## The input
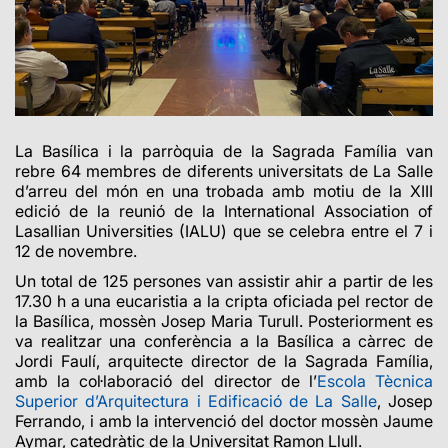
La Basílica i la parròquia de la Sagrada Família van
rebre 64 membres de diferents universitats de La Salle
d’arreu del món en una trobada amb motiu de la XIII
edició de la reunió de la International Association of
Lasallian Universities (IALU) que se celebra entre el 7 i
12 de novembre.
Un total de 125 persones van assistir ahir a partir de les
17.30 h a una eucaristia a la cripta oficiada pel rector de
la Basílica, mossèn Josep Maria Turull. Posteriorment es
va realitzar una conferència a la Basílica a càrrec de
Jordi Faulí, arquitecte director de la Sagrada Família,
amb la col·laboració del director de l’
Escola Tècnica
Superior d’Arquitectura i Edificació de La Salle
, Josep
Ferrando, i amb la intervenció del doctor mossèn Jaume
Aymar, catedràtic de la Universitat Ramon Llull.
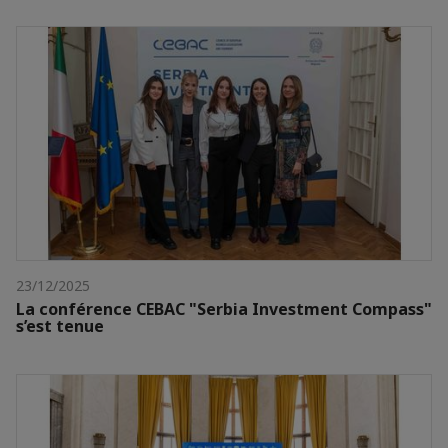
23/12/2025
La conférence CEBAC "Serbia Investment Compass"
s’est tenue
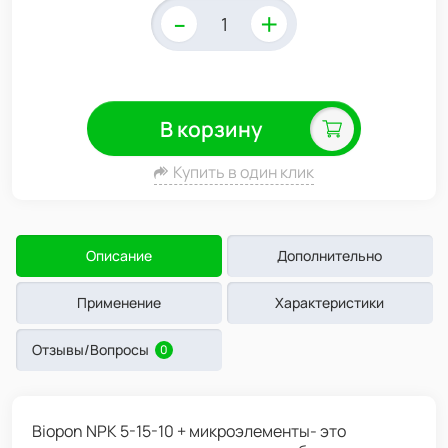
-
+
В корзину
Купить в один клик
Описание
Дополнительно
Применение
Характеристики
Отзывы/Вопросы
0
Biopon NPK 5-15-10 + микроэлементы- это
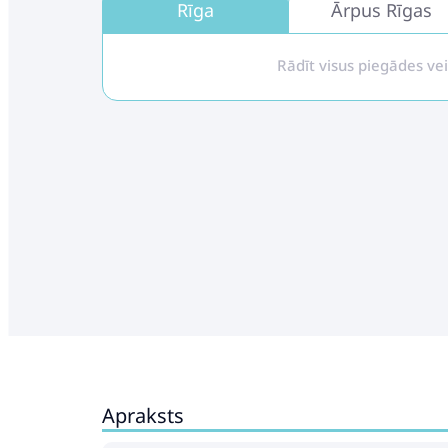
Rīga
Ārpus Rīgas
Rādīt visus piegādes ve
Apraksts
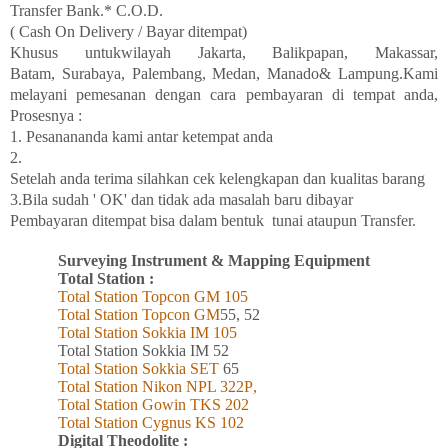
Transfer Bank.* C.O.D.
( Cash On Delivery / Bayar ditempat)
Khusus
untukwilayah
Jakarta, Balikpapan
,
Makassar,
Batam,
Surabaya
, Palembang, Medan
,
Manado
& Lampung
.Kami
melayani
pemesanan
dengan
cara
pembayaran di tempat
anda,
Prosesnya :
1. Pesanananda kami antar
ketempat
anda
2.
Setelah
anda
terima
silahkan
cek
kelengkapan
dan
kualitas
barang
3.Bila
sudah ' OK' dan
tidak
ada
masalah
baru
dibayar
Pembayaran
ditempat
bisa
dalam
bentuk
tunai
ataupun Transfer.
Surveying Instrument & Mapping Equipment
Total Station :
Total Station Topcon
GM
105
Total Station Topcon G
M
55, 52
Total Station Sokkia
IM
105
Total Station Sokkia
IM 52
Total Station Sokkia SET
65
Total Station Nikon NPL 322
P
,
Total Station Gowin TKS 202
Total Station Cygnus KS 102
Digital Theodolite :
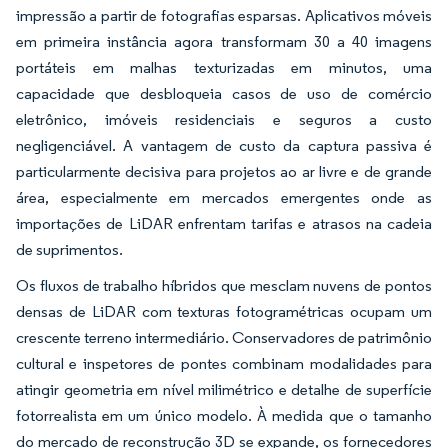
impressão a partir de fotografias esparsas. Aplicativos móveis
em primeira instância agora transformam 30 a 40 imagens
portáteis em malhas texturizadas em minutos, uma
capacidade que desbloqueia casos de uso de comércio
eletrônico, imóveis residenciais e seguros a custo
negligenciável. A vantagem de custo da captura passiva é
particularmente decisiva para projetos ao ar livre e de grande
área, especialmente em mercados emergentes onde as
importações de LiDAR enfrentam tarifas e atrasos na cadeia
de suprimentos.
Os fluxos de trabalho híbridos que mesclam nuvens de pontos
densas de LiDAR com texturas fotogramétricas ocupam um
crescente terreno intermediário. Conservadores de patrimônio
cultural e inspetores de pontes combinam modalidades para
atingir geometria em nível milimétrico e detalhe de superfície
fotorrealista em um único modelo. À medida que o tamanho
do mercado de reconstrução 3D se expande, os fornecedores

## Work request
Exact wording is required throughout: write out all the records, but no pictures.

## Problem solution
La Basílica i la parròquia de la Sagrada Família van
rebre 64 membres de diferents universitats de La Salle
d’arreu del món en una trobada amb motiu de la XIII
edició de la reunió de la International Association of
Lasallian Universities (IALU) que se celebra entre el 7 i
12 de novembre.
Un total de 125 persones van assistir ahir a partir de les
17.30 h a una eucaristia a la cripta oficiada pel rector de
la Basílica, mossèn Josep Maria Turull. Posteriorment es
va realitzar una conferència a la Basílica a càrrec de
Jordi Faulí, arquitecte director de la Sagrada Família,
amb la col·laboració del director de l’
Escola Tècnica
Superior d’Arquitectura i Edificació de La Salle
, Josep
Ferrando, i amb la intervenció del doctor mossèn Jaume
Aymar, catedràtic de la Universitat Ramon Llull.
23/12/2025
La conférence CEBAC "Serbia Investment Compass"
s’est tenue
-
+
В корзину
Купить в один клик
Описание
Дополнительно
Применение
Характеристики
Отзывы/Вопросы
0
Biopon NPK 5-15-10 + микроэлементы- это
Rīga
Ārpus Rīgas
Rādīt visus piegādes ve
Apraksts
Transfer Bank.* C.O.D.
( Cash On Delivery / Bayar ditempat)
Khusus
untukwilayah
Jakarta, Balikpapan
,
Makassar,
Batam,
Surabaya
, Palembang, Medan
,
Manado
& Lampung
.Kami
melayani
pemesanan
dengan
cara
pembayaran di tempat
anda,
Prosesnya :
1. Pesanananda kami antar
ketempat
anda
2.
Setelah
anda
terima
silahkan
cek
kelengkapan
dan
kualitas
barang
3.Bila
sudah ' OK' dan
tidak
ada
masalah
baru
dibayar
Pembayaran
ditempat
bisa
dalam
bentuk
tunai
ataupun Transfer.
Surveying Instrument & Mapping Equipment
Total Station :
Total Station Topcon
GM
105
Total Station Topcon G
M
55, 52
Total Station Sokkia
IM
105
Total Station Sokkia
IM 52
Total Station Sokkia SET
65
Total Station Nikon NPL 322
P
,
Total Station Gowin TKS 202
Total Station Cygnus KS 102
Digital Theodolite :
impressão a partir de fotografias esparsas. Aplicativos móveis
em primeira instância agora transformam 30 a 40 imagens
portáteis em malhas texturizadas em minutos, uma
capacidade que desbloqueia casos de uso de comércio
eletrônico, imóveis residenciais e seguros a custo
negligenciável. A vantagem de custo da captura passiva é
particularmente decisiva para projetos ao ar livre e de grande
área, especialmente em mercados emergentes onde as
importações de LiDAR enfrentam tarifas e atrasos na cadeia
de suprimentos.
Os fluxos de trabalho híbridos que mesclam nuvens de pontos
densas de LiDAR com texturas fotogramétricas ocupam um
crescente terreno intermediário. Conservadores de patrimônio
cultural e inspetores de pontes combinam modalidades para
atingir geometria em nível milimétrico e detalhe de superfície
fotorrealista em um único modelo. À medida que o tamanho
do mercado de reconstrução 3D se expande, os fornecedores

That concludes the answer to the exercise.